Work to be completed: Give the entries again exactly, every one of them.

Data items
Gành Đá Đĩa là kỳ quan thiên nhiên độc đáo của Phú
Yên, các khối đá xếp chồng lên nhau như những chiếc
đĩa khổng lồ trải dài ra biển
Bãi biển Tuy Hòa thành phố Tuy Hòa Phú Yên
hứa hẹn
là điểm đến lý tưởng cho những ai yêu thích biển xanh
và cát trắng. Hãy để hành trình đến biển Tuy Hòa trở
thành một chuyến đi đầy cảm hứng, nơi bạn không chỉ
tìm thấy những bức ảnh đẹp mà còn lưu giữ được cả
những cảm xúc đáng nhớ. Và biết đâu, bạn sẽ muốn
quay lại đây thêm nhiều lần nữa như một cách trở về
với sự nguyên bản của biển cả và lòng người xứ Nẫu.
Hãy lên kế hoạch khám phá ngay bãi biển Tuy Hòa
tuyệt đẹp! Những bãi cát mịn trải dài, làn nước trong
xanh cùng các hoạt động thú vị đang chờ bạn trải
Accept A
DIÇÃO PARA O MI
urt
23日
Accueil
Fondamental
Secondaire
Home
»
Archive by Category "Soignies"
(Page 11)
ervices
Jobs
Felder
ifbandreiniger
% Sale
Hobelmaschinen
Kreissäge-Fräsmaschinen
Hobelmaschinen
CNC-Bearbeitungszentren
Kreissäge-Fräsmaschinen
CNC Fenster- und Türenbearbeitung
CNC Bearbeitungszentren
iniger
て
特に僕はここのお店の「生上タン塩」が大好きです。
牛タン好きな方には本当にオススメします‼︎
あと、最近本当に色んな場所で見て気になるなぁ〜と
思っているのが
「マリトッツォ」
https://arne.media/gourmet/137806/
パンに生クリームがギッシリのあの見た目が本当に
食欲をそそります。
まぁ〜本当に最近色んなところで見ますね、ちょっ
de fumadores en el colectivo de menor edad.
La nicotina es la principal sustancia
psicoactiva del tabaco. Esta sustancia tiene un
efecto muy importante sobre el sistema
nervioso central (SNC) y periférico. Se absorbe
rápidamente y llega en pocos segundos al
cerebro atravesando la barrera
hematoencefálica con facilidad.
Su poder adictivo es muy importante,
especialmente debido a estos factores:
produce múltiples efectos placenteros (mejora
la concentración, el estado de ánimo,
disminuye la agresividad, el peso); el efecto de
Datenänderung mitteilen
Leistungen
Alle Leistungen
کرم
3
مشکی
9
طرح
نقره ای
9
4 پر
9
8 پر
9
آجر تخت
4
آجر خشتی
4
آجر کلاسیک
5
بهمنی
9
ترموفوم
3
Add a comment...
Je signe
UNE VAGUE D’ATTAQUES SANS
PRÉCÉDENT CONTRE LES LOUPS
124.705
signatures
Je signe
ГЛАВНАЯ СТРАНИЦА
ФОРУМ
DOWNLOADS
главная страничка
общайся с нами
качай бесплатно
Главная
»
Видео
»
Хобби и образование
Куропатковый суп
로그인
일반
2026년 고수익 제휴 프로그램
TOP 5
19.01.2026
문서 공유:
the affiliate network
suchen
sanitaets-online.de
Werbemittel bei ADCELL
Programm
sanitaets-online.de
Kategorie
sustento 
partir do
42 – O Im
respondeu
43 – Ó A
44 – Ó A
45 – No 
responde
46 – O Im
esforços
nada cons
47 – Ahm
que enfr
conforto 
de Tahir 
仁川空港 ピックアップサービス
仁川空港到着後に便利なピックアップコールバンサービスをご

Answer area:
Gành Đá Đĩa là kỳ quan thiên nhiên độc đáo của Phú
Yên, các khối đá xếp chồng lên nhau như những chiếc
đĩa khổng lồ trải dài ra biển
Bãi biển Tuy Hòa thành phố Tuy Hòa Phú Yên
hứa hẹn
là điểm đến lý tưởng cho những ai yêu thích biển xanh
và cát trắng. Hãy để hành trình đến biển Tuy Hòa trở
thành một chuyến đi đầy cảm hứng, nơi bạn không chỉ
tìm thấy những bức ảnh đẹp mà còn lưu giữ được cả
những cảm xúc đáng nhớ. Và biết đâu, bạn sẽ muốn
quay lại đây thêm nhiều lần nữa như một cách trở về
với sự nguyên bản của biển cả và lòng người xứ Nẫu.
Hãy lên kế hoạch khám phá ngay bãi biển Tuy Hòa
tuyệt đẹp! Những bãi cát mịn trải dài, làn nước trong
xanh cùng các hoạt động thú vị đang chờ bạn trải
Accept A
DIÇÃO PARA O MI
urt
23日
Accueil
Fondamental
Secondaire
Home
»
Archive by Category "Soignies"
(Page 11)
ervices
Jobs
Felder
ifbandreiniger
% Sale
Hobelmaschinen
Kreissäge-Fräsmaschinen
Hobelmaschinen
CNC-Bearbeitungszentren
Kreissäge-Fräsmaschinen
CNC Fenster- und Türenbearbeitung
CNC Bearbeitungszentren
iniger
て
特に僕はここのお店の「生上タン塩」が大好きです。
牛タン好きな方には本当にオススメします‼︎
あと、最近本当に色んな場所で見て気になるなぁ〜と
思っているのが
「マリトッツォ」
https://arne.media/gourmet/137806/
パンに生クリームがギッシリのあの見た目が本当に
食欲をそそります。
まぁ〜本当に最近色んなところで見ますね、ちょっ
de fumadores en el colectivo de menor edad.
La nicotina es la principal sustancia
psicoactiva del tabaco. Esta sustancia tiene un
efecto muy importante sobre el sistema
nervioso central (SNC) y periférico. Se absorbe
rápidamente y llega en pocos segundos al
cerebro atravesando la barrera
hematoencefálica con facilidad.
Su poder adictivo es muy importante,
especialmente debido a estos factores:
produce múltiples efectos placenteros (mejora
la concentración, el estado de ánimo,
disminuye la agresividad, el peso); el efecto de
Datenänderung mitteilen
Leistungen
Alle Leistungen
کرم
3
مشکی
9
طرح
نقره ای
9
4 پر
9
8 پر
9
آجر تخت
4
آجر خشتی
4
آجر کلاسیک
5
بهمنی
9
ترموفوم
3
Add a comment...
Je signe
UNE VAGUE D’ATTAQUES SANS
PRÉCÉDENT CONTRE LES LOUPS
124.705
signatures
Je signe
ГЛАВНАЯ СТРАНИЦА
ФОРУМ
DOWNLOADS
главная страничка
общайся с нами
качай бесплатно
Главная
»
Видео
»
Хобби и образование
Куропатковый суп
로그인
일반
2026년 고수익 제휴 프로그램
TOP 5
19.01.2026
문서 공유:
the affiliate network
suchen
sanitaets-online.de
Werbemittel bei ADCELL
Programm
sanitaets-online.de
Kategorie
sustento 
partir do
42 – O Im
respondeu
43 – Ó A
44 – Ó A
45 – No 
responde
46 – O Im
esforços
nada cons
47 – Ahm
que enfr
conforto 
de Tahir 
仁川空港 ピックアップサービス
仁川空港到着後に便利なピックアップコールバンサービスをご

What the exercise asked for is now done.